*What is being asked*: Every record that follows is to be copied exactly, with the pictures omitted.

▶

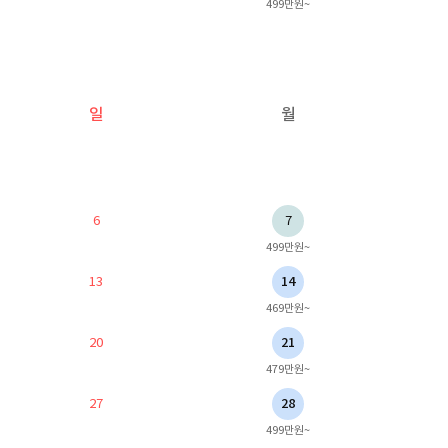
499만원~
일
월
6
7
499만원~
13
14
469만원~
20
21
479만원~
27
28
499만원~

◀

*Result of this exercise*:
499만원~
일
월
6
7
499만원~
13
14
469만원~
20
21
479만원~
27
28
499만원~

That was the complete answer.